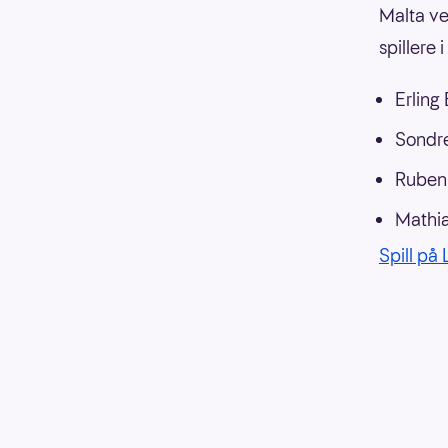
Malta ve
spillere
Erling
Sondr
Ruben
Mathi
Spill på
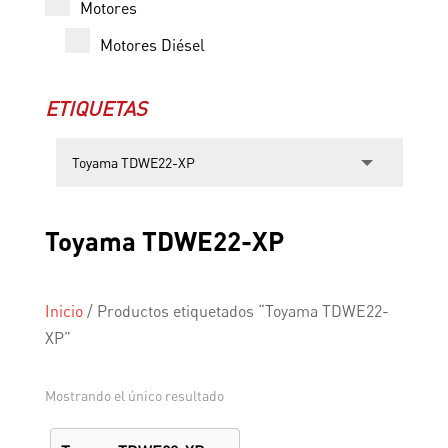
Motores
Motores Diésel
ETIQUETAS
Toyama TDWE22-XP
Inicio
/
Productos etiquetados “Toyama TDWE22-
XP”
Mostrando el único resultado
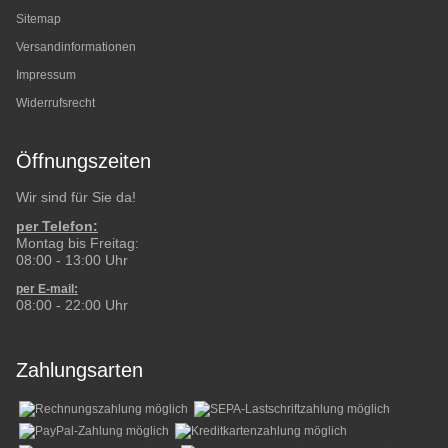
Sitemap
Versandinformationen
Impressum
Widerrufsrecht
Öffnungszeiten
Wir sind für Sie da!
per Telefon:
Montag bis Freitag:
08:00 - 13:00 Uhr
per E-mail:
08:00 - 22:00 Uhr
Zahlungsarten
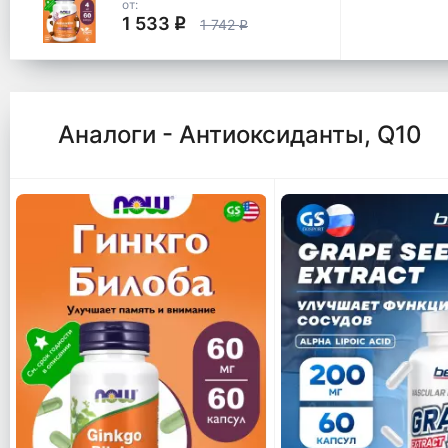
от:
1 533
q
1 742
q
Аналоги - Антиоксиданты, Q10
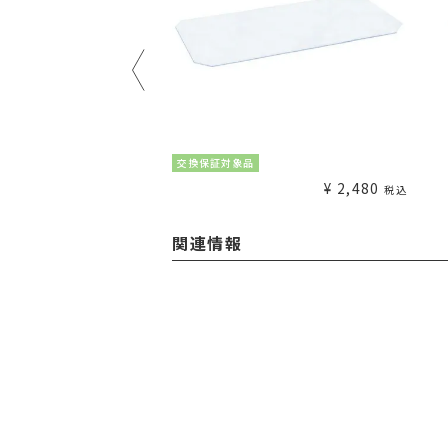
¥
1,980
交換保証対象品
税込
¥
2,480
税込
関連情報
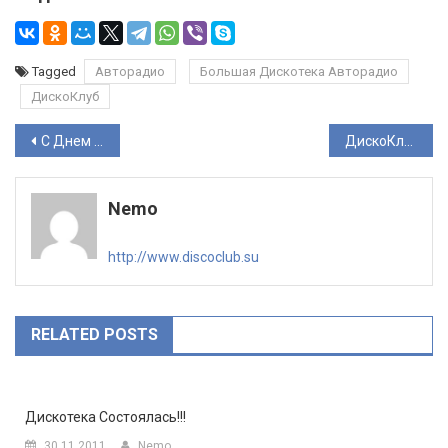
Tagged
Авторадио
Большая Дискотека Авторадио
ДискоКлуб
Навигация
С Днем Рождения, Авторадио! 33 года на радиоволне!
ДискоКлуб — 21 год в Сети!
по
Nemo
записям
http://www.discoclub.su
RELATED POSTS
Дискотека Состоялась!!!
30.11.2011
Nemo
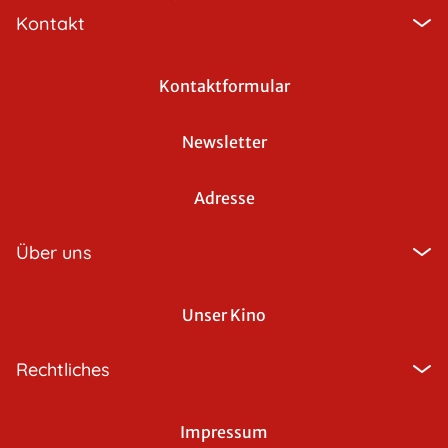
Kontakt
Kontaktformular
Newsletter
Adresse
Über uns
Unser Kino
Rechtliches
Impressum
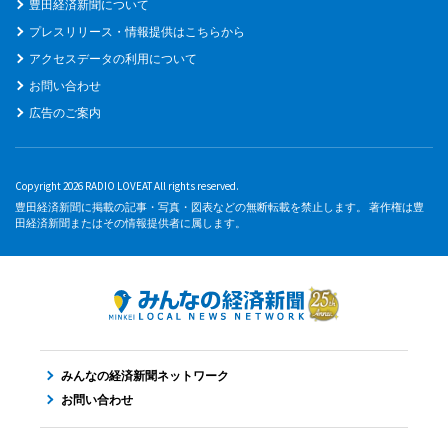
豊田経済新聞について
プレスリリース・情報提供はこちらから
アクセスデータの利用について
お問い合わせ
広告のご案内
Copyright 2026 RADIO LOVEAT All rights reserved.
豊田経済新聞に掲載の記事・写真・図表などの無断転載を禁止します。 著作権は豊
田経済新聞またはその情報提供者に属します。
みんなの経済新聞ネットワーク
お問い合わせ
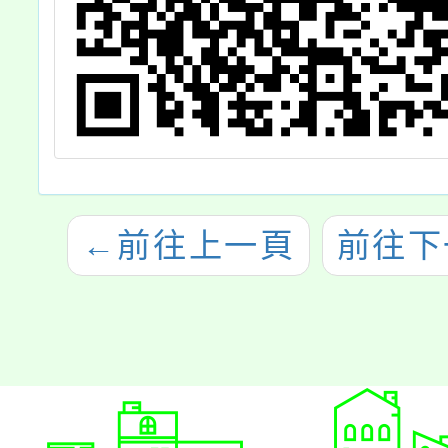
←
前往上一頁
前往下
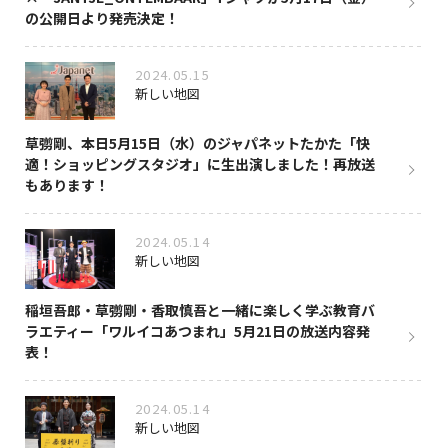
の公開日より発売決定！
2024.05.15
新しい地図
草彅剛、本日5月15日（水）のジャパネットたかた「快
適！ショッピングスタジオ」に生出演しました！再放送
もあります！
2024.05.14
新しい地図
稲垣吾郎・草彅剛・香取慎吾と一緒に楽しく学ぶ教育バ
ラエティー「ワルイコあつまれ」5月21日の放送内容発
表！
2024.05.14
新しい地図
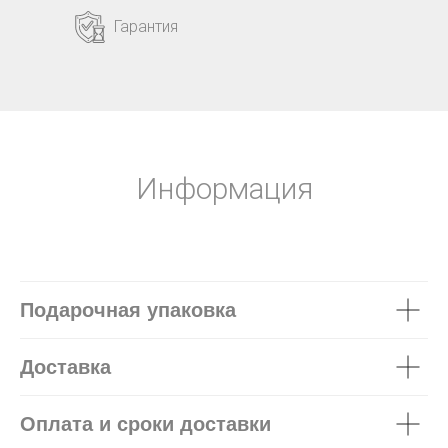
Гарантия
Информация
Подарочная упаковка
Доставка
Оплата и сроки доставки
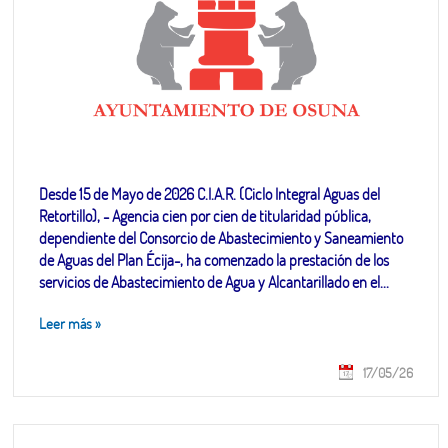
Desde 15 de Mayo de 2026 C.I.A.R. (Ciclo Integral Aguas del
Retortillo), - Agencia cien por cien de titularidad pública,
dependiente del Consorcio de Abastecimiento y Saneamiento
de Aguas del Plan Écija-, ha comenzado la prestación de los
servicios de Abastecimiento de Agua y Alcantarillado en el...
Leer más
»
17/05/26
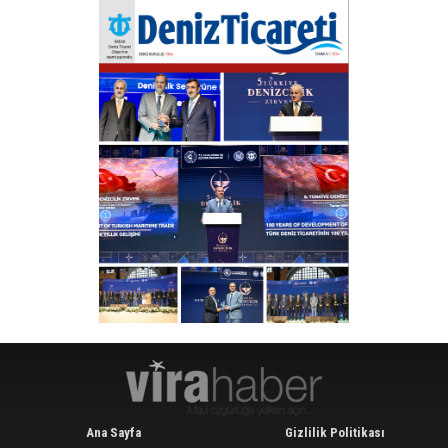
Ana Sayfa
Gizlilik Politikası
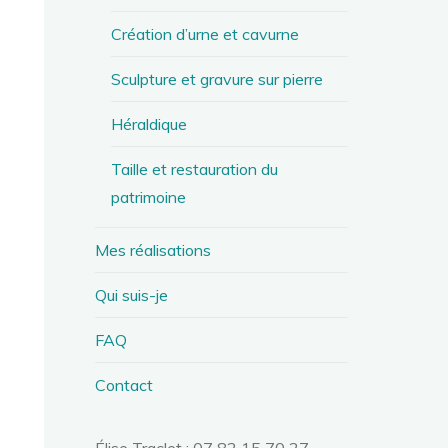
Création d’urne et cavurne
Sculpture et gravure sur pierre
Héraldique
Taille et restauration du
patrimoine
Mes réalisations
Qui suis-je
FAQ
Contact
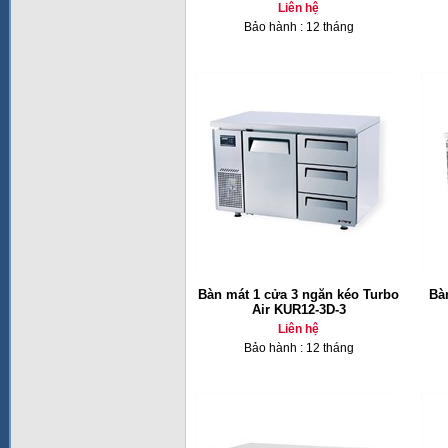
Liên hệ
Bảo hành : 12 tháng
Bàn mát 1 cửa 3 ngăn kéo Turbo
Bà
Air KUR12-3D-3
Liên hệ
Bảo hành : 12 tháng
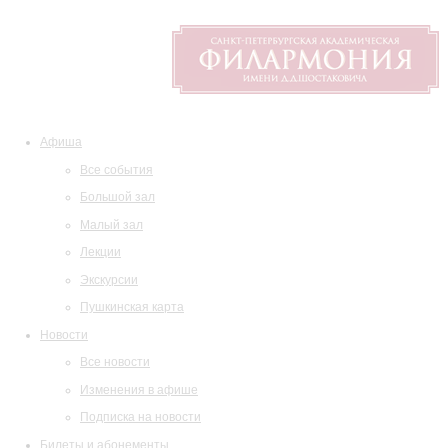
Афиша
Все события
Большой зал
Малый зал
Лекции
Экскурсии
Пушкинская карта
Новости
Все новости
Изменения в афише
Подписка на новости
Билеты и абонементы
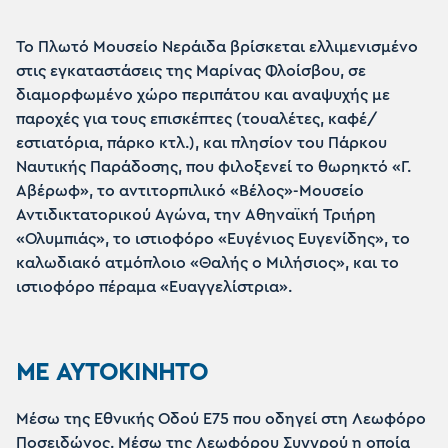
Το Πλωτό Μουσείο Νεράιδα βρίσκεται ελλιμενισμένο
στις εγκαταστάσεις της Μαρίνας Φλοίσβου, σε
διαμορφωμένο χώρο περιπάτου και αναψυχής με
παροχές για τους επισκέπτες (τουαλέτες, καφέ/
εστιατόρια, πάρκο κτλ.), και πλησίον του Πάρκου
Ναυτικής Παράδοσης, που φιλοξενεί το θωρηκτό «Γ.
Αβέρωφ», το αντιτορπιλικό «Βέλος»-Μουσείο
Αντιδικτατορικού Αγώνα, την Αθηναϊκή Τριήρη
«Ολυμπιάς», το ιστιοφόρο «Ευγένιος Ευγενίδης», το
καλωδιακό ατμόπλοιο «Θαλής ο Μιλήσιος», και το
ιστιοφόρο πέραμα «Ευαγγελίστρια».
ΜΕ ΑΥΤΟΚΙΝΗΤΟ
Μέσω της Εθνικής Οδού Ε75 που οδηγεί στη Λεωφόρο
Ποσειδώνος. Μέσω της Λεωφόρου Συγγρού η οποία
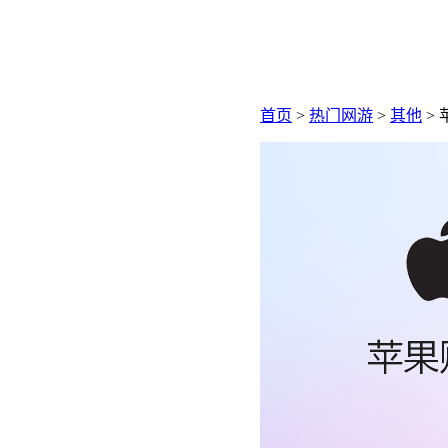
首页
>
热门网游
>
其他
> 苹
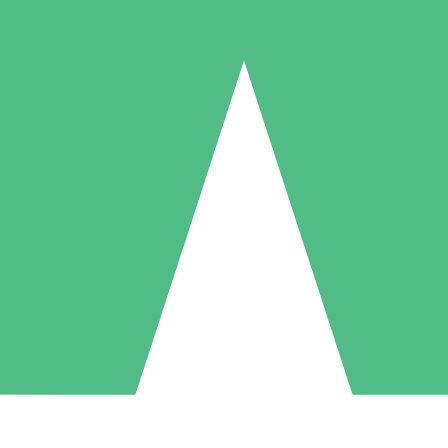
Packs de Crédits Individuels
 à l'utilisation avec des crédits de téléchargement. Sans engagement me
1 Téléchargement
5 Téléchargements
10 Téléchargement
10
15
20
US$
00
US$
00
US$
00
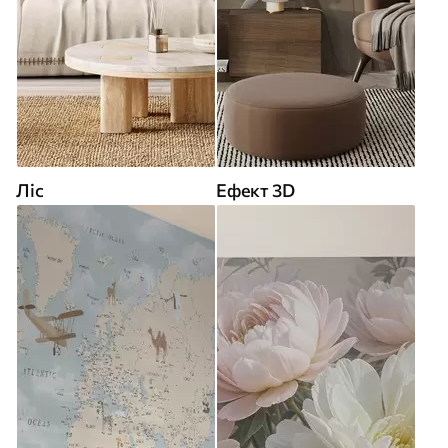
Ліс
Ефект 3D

_What needs to be done_
Omit the pictures, then output every record exactly as given.

_Result of the task_
Malta ve
spillere
Erling
Sondr
Ruben
Mathi
Spill på
Motores
Motores Diésel
ETIQUETAS
Toyama TDWE22-XP
Inicio
/
Productos etiquetados “Toyama TDWE22-
XP”
Mostrando el único resultado
Sitemap
Versandinformationen
Impressum
Widerrufsrecht
Öffnungszeiten
Wir sind für Sie da!
per Telefon:
Montag bis Freitag:
08:00 - 13:00 Uhr
per E-mail:
08:00 - 22:00 Uhr
Zahlungsarten
от:
1 533
q
1 742
q
Аналоги - Антиоксиданты, Q10
¥
1,980
交換保証対象品
税込
¥
2,480
税込
関連情報
Tagged
Авторадио
Большая Дискотека Авторадио
ДискоКлуб
Навигация
С Днем Рождения, Авторадио! 33 года на радиоволне!
ДискоКлуб — 21 год в Сети!
по
Nemo
записям
http://www.discoclub.su
RELATED POSTS
Дискотека Состоялась!!!
30.11.2011
Nemo
Kontakt
Kontaktformular
Newsletter
Adresse
Über uns
Unser Kino
Rechtliches
Impressum
豊田経済新聞について
プレスリリース・情報提供はこちらから
アクセスデータの利用について
お問い合わせ
広告のご案内
Copyright 2026 RADIO LOVEAT All rights reserved.
豊田経済新聞に掲載の記事・写真・図表などの無断転載を禁止します。 著作権は豊
田経済新聞またはその情報提供者に属します。
みんなの経済新聞ネットワーク
お問い合わせ
←
前往上一頁
前往下
の公開日より発売決定！
2024.05.15
新しい地図
草彅剛、本日5月15日（水）のジャパネットたかた「快
適！ショッピングスタジオ」に生出演しました！再放送
もあります！
2024.05.14
新しい地図
稲垣吾郎・草彅剛・香取慎吾と一緒に楽しく学ぶ教育バ
ラエティー「ワルイコあつまれ」5月21日の放送内容発
表！
2024.05.14
新しい地図
Гарантия
Информация
Подарочная упаковка
Доставка
Оплата и сроки доставки
Desde 15 de Mayo de 2026 C.I.A.R. (Ciclo Integral Aguas del
Retortillo), - Agencia cien por cien de titularidad pública,
dependiente del Consorcio de Abastecimiento y Saneamiento
de Aguas del Plan Écija-, ha comenzado la prestación de los
servicios de Abastecimiento de Agua y Alcantarillado en el...
Leer más
»
17/05/26
Ana Sayfa
Gizlilik Politikası
Création d’urne et cavurne
Sculpture et gravure sur pierre
Héraldique
Taille et restauration du
patrimoine
Mes réalisations
Qui suis-je
FAQ
Contact
Liên hệ
Bảo hành : 12 tháng
Bàn mát 1 cửa 3 ngăn kéo Turbo
Bà
Air KUR12-3D-3
Liên hệ
Bảo hành : 12 tháng
Афиша
Все события
Большой зал
Малый зал
Лекции
Экскурсии
Пушкинская карта
Новости
Все новости
Изменения в афише
Подписка на новости
Билеты и абонементы
Το Πλωτό Μουσείο Νεράιδα βρίσκεται ελλιμενισμένο
στις εγκαταστάσεις της Μαρίνας Φλοίσβου, σε
διαμορφωμένο χώρο περιπάτου και αναψυχής με
παροχές για τους επισκέπτες (τουαλέτες, καφέ/
εστιατόρια, πάρκο κτλ.), και πλησίον του Πάρκου
Ναυτικής Παράδοσης, που φιλοξενεί το θωρηκτό «Γ.
Αβέρωφ», το αντιτορπιλικό «Βέλος»-Μουσείο
Αντιδικτατορικού Αγώνα, την Αθηναϊκή Τριήρη
«Ολυμπιάς», το ιστιοφόρο «Ευγένιος Ευγενίδης», το
καλωδιακό ατμόπλοιο «Θαλής ο Μιλήσιος», και το
ιστιοφόρο πέραμα «Ευαγγελίστρια».
ΜΕ ΑΥΤΟΚΙΝΗΤΟ
Μέσω της Εθνικής Οδού Ε75 που οδηγεί στη Λεωφόρο
Ποσειδώνος. Μέσω της Λεωφόρου Συγγρού η οποία
首页
>
热门网游
>
其他
> 苹
Packs de Crédits Individuels
 à l'utilisation avec des crédits de téléchargement. Sans engagement me
1 Téléchargement
5 Téléchargements
10 Téléchargement
10
15
20
US$
00
US$
00
US$
00
Ліс
Ефект 3D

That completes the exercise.